Assignment: How many lines in the listing below contain the string "opcije"? Say only the number.

-- Opening Marker --

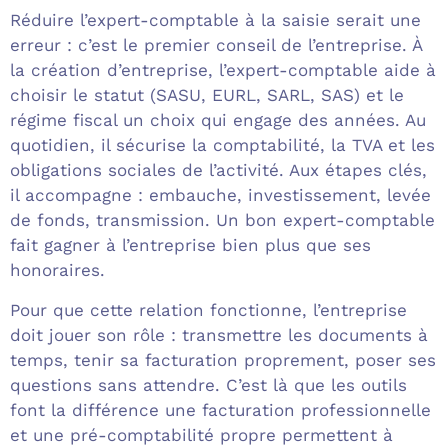
Réduire l’expert-comptable à la saisie serait une
erreur : c’est le premier conseil de l’entreprise. À
la création d’entreprise, l’expert-comptable aide à
choisir le statut (SASU, EURL, SARL, SAS) et le
régime fiscal un choix qui engage des années. Au
quotidien, il sécurise la comptabilité, la TVA et les
obligations sociales de l’activité. Aux étapes clés,
il accompagne : embauche, investissement, levée
de fonds, transmission. Un bon expert-comptable
fait gagner à l’entreprise bien plus que ses
honoraires.
Pour que cette relation fonctionne, l’entreprise
doit jouer son rôle : transmettre les documents à
temps, tenir sa facturation proprement, poser ses
questions sans attendre. C’est là que les outils
font la différence une facturation professionnelle
et une pré-comptabilité propre permettent à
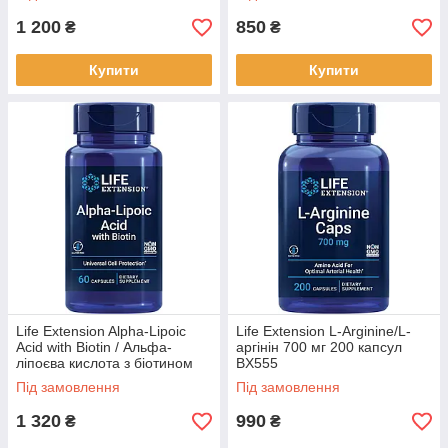
1 200
850
₴
₴
Купити
Купити
Life Extension Alpha-Lipoic
Life Extension L-Arginine/L-
Acid with Biotin / Альфа-
аргінін 700 мг 200 капсул
ліпоєва кислота з біотином
BX555
60 капсул BX691
Під замовлення
Під замовлення
1 320
990
₴
₴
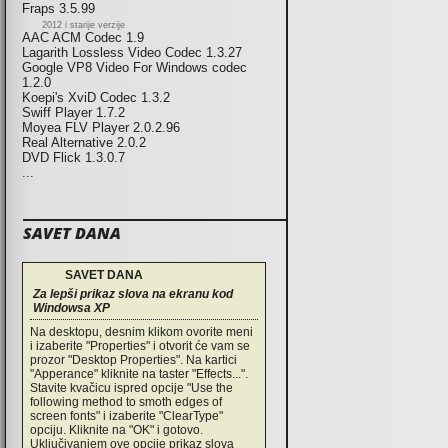
Fraps 3.5.99
2012 i starije verzije
AAC ACM Codec 1.9
Lagarith Lossless Video Codec 1.3.27
Google VP8 Video For Windows codec
1.2.0
Koepi's XviD Codec 1.3.2
Swiff Player 1.7.2
Moyea FLV Player 2.0.2.96
Real Alternative 2.0.2
DVD Flick 1.3.0.7
...
SAVET DANA
SAVET DANA
Za lepši prikaz slova na ekranu kod
Windowsa XP
Na desktopu, desnim klikom ovorite meni
i izaberite "Properties" i otvorit će vam se
prozor "Desktop Properties". Na kartici
"Apperance" kliknite na taster "Effects...".
Stavite kvačicu ispred opcije "Use the
following method to smoth edges of
screen fonts" i izaberite "ClearType"
opciju. Kliknite na "OK" i gotovo.
Uključivanjem ove opcije prikaz slova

-- Closing Marker --

Output below: 2